Loehmann's Capital Corp., the parent of the off-price chain, commenced voluntary “pre-negotiated” Chapter 11 proceedings in the U.S. Bankruptcy Court for the Southern District of New York.

Loehmann's said it took this action after reaching agreement with Whippoorwill Associates, Inc., which represents approximately 70% of its senior secured notes, and its equity sponsor, Istithmar World, on the framework of a restructuring plan that will substantially reduce the company's debt and recapitalize its balance sheet.

The supporting noteholders have agreed, among other things, to vote in favor of the company's pre-negotiated plan and exchange their notes for common equity. In addition, Istithmar World and Whippoorwill have agreed, subject to the satisfaction of certain conditions, to invest an aggregate amount of $25 million in the Company upon its emergence from Chapter 11 in the form of a convertible preferred equity stake. 

Under the terms of the restructuring support agreement between the parties, Series A noteholders would receive approximately 42.4% of the reorganized equity, Series B holders will receive 8.6% of the reorganized equity and new investors will receive 49.1% of the reorganized equity, all on a fully converted basis, subject to dilution for any new equity issued as part of a management incentive plan.  The recovery to unsecured creditors is not estimated at this time pending the filing of claims by such creditors.
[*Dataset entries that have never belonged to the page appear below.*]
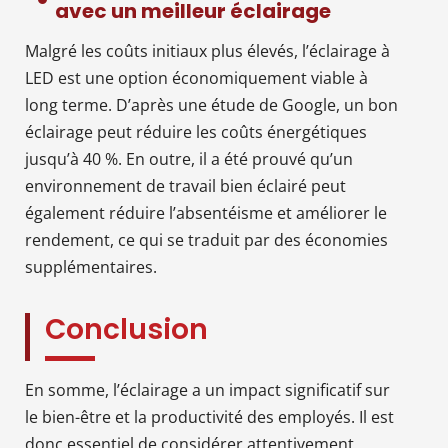
avec un meilleur éclairage
Malgré les coûts initiaux plus élevés, l’éclairage à
LED est une option économiquement viable à
long terme. D’après une étude de Google, un bon
éclairage peut réduire les coûts énergétiques
jusqu’à 40 %. En outre, il a été prouvé qu’un
environnement de travail bien éclairé peut
également réduire l’absentéisme et améliorer le
rendement, ce qui se traduit par des économies
supplémentaires.
Conclusion
En somme, l’éclairage a un impact significatif sur
le bien-être et la productivité des employés. Il est
donc essentiel de considérer attentivement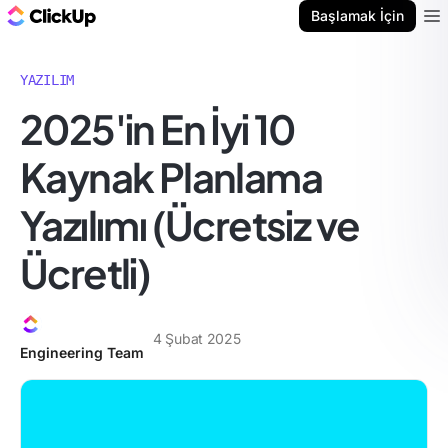
ClickUp Blog
Başlamak İçin
Ope
YAZILIM
2025'in En İyi 10
Kaynak Planlama
Yazılımı (Ücretsiz ve
Ücretli)
4 Şubat 2025
Engineering Team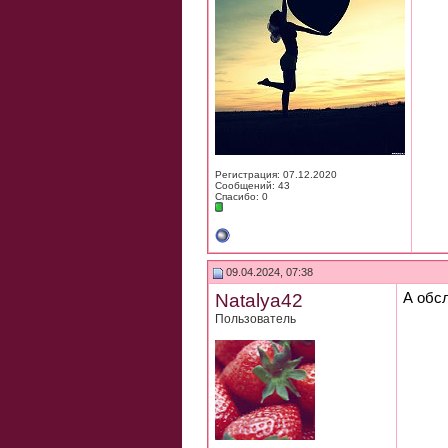
Регистрация: 07.12.2020
Сообщений: 43
Спасибо: 0
09.04.2024, 07:38
Natalya42
А обс
Пользователь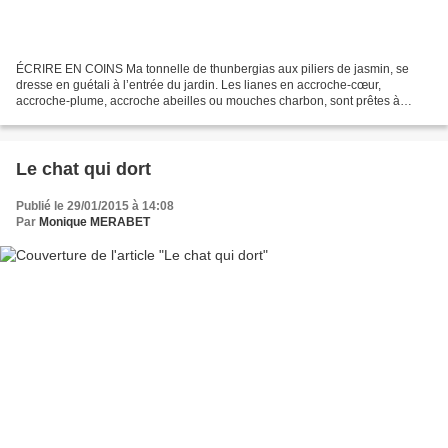
ÉCRIRE EN COINS Ma tonnelle de thunbergias aux piliers de jasmin, se
dresse en guétali à l’entrée du jardin. Les lianes en accroche-cœur,
accroche-plume, accroche abeilles ou mouches charbon, sont prêtes à
s’enrouler autour de n’importe quoi, ou à servir...
Le chat qui dort
Publié le 29/01/2015 à 14:08
Par
Monique MERABET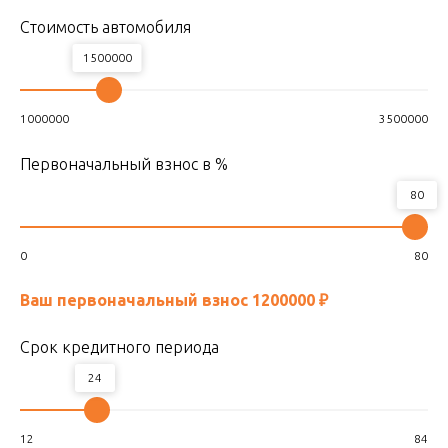
Стоимость автомобиля
1500000
1000000
3500000
Первоначальный взнос в %
80
0
80
Ваш первоначальный взнос
1200000
₽
Срок кредитного периода
24
12
84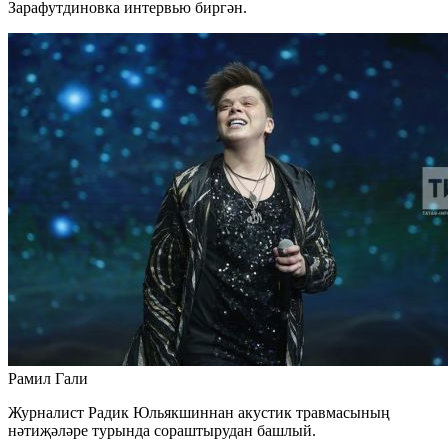
Зарафутдиновка интервью биргән.
Рамил Гали
Журналист Радик Юльякшиннан акустик травмасының
нәтиҗәләре турында сораштырудан башлый.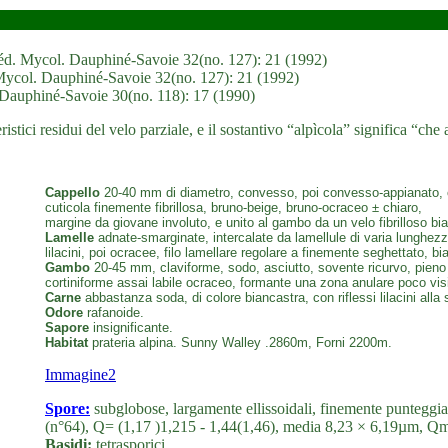
. Féd. Mycol. Dauphiné-Savoie 32(no. 127): 21 (1992)
. Mycol. Dauphiné-Savoie 32(no. 127): 21 (1992)
. Dauphiné-Savoie 30(no. 118): 17 (1990)
ristici residui del velo parziale, e il sostantivo “alpìcola” significa “che 
Cappello
20-40 mm di diametro, convesso, poi convesso-appianato,
cuticola finemente fibrillosa, bruno-beige, bruno-ocraceo ± chiaro,
margine da giovane involuto, e unito al gambo da un velo fibrilloso bi
Lamelle
adnate-smarginate, intercalate da lamellule di varia lunghezza, 
lilacini, poi ocracee, filo lamellare regolare a finemente seghettato, bi
Gambo
20-45 mm, claviforme, sodo, asciutto, sovente ricurvo, pieno poi
cortiniforme assai labile ocraceo, formante una zona anulare poco visi
Carne
abbastanza soda, di colore biancastra, con riflessi lilacini all
Odore
rafanoide.
Sapore
insignificante.
Habitat
prateria alpina. Sunny Walley .2860m, Forni 2200m.
Immagine2
Spore:
subglobose, largamente ellissoidali, finemente punteggi
(n°64), Q= (1,17 )1,215 - 1,44(1,46), media 8,23 × 6,19µm, Q
Basidi:
tetrasporici.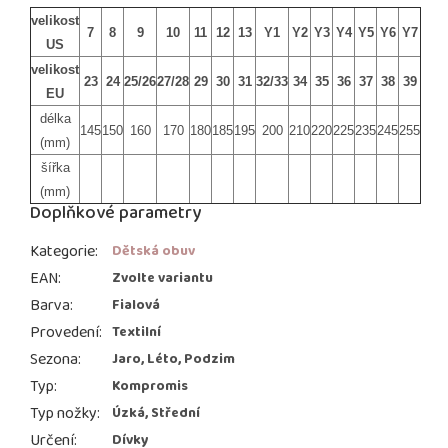
velikost
7
8
9
10
11
12
13
Y1
Y2
Y3
Y4
Y5
Y6
Y7
US
velikost
23
24
25/26
27/28
29
30
31
32/33
34
35
36
37
38
39
EU
délka
145
150
160
170
180
185
195
200
210
220
225
235
245
255
(mm)
šířka
(mm)
Doplňkové parametry
Kategorie
:
Dětská obuv
EAN
:
Zvolte variantu
Barva
:
Fialová
Provedení
:
Textilní
Sezona
:
Jaro, Léto, Podzim
Typ
:
Kompromis
Typ nožky
:
Úzká, Střední
Určení
:
Dívky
In addition, Loehmann's has obtained a commitment from its existing credit facility lender, Crystal Financial, to provide a $45 million debtor-in-possession financing facility. The company expects to complete its pre-arranged restructuring and emerge from Chapter 11 during the first quarter of 2011.  The proposed Chapter 11 restructuring is subject to a number of conditions, including execution of definitive documentation, receipt of necessary creditor votes and approval by the bankruptcy court.

Given these capital commitments, the company will have sufficient liquidity and the financial flexibility to fund daily operations without interruption, including payments to essential vendors, customers and employee obligations.

The company has hired Perella Weinberg Partners as its investment banking financial advisor, Togut, Segal & Segal LLP as Chapter 11 counsel, and Clear Thinking Group as operational consultants to assist in its restructuring efforts.